In other circumstances, gene drive systems may be preferred that, while strong enough to bring about population replacement at an isolated release site, are unable to easily establish themselves in neighboring populations. Such systems would be appropriate during the testing phase of population replacement, to allow the population effects of an introduced transgene to be seen on a relatively small scale prior to a potentially global release. They would also be appropriate when approval for a release of transgenic insects is limited to specific regions (Marshall 2010), or when public acceptance is not widespread (Marshall et al. 2010). Gene drive systems of this type display threshold properties in which, above a critical frequency they spread into a population, and below this frequency they are eliminated. Examples include chromosomal translocations (Curtis 1968), inversions (Robinson 1975), compound chromosomes (Foster et al. 1972), and engineered underdominance (Davis et al. 2001). Chromosomal alterations are known to have spread to fixation in many species when considered on an evolutionary timescale (Bush et al. 1977); however, on a human timescale involving many fewer trials, these systems are predicted to remain confined to an isolated release site (Altrock et al. 2010; Marshall and Hay 2012a).

Here, we consider a class of gene drive systems consisting of a single chromosomally located linked cluster of genes (henceforth referred to as a construct) that function by rendering specific classes of offspring arising from specific parental crosses unviable. Under permissive conditions, these systems distort the offspring ratio in favor of the transgenic allele, thus resulting in gene drive. Medea is the only gene drive system of this class that has been physically realized, and spreads through the action of two tightly linked genes—a maternally expressed toxin gene, the product of which causes all eggs to become unviable; and a zygotically expressed antidote gene, the product of which rescues Medea-bearing eggs from the effects of the toxin (Beeman et al. 1992; Chen et al. 2007). The combined action of the maternal toxin and zygotic antidote confers a selective advantage on Medea-bearing individuals by causing the death of non-Medea-bearing offspring of heterozygous mothers, thus enabling Medea to spread into a population from very low initial frequencies (Wade and Beeman 1994; Ward et al. 2010). Medea represents only one of thousands of possible ways in which the offspring ratio can be manipulated through the action of a linked cluster of genes. Only a few of these, such as Semele (Marshall et al. 2011), Merea (Marshall 2011), and inverse Medea (Marshall and Hay 2011), have been considered for their potential to promote population replacement or suppression.

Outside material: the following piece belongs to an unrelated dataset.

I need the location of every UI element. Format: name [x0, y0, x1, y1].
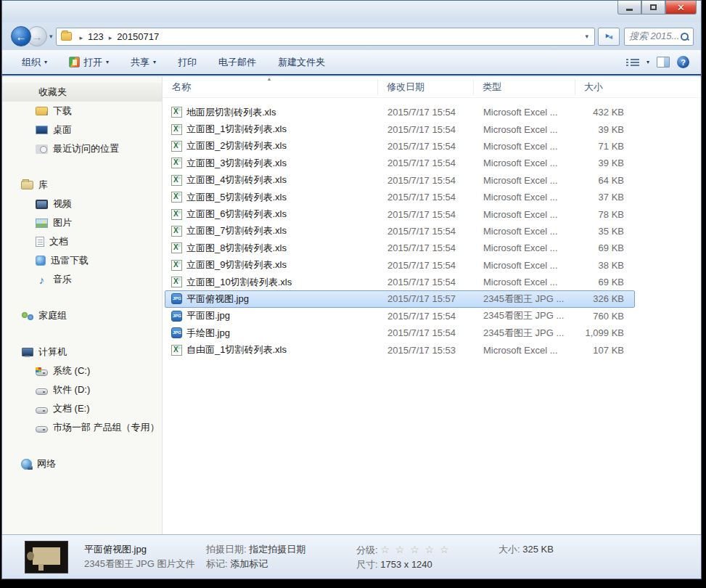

We explore the range of possible chromosomally located, single-construct systems using a simple population genetic framework to derive properties that a construct must have in order to spread to fixation in a population—either at both copies of an homologous locus (henceforth referred to as allele fixation), or at one or both copies of the locus per individual (henceforth referred to as gene fixation). The majority of these systems require a significant threshold frequency to be exceeded before they spread into a population, and for these we derive basic properties of the critical frequency that must be exceeded for the construct to spread. We also investigate constructs that induce a population crash—either by causing a deficiency of one gender over the other, or by driving the population toward an unviable genotype. Both autosomal and sex chromosome-linked constructs are considered. While many of the mathematically derived gene drive systems are prohibitively difficult to engineer, a number can be constructed using conceivable toxin–antidote pairs, and are highlighted following the mathematical analysis.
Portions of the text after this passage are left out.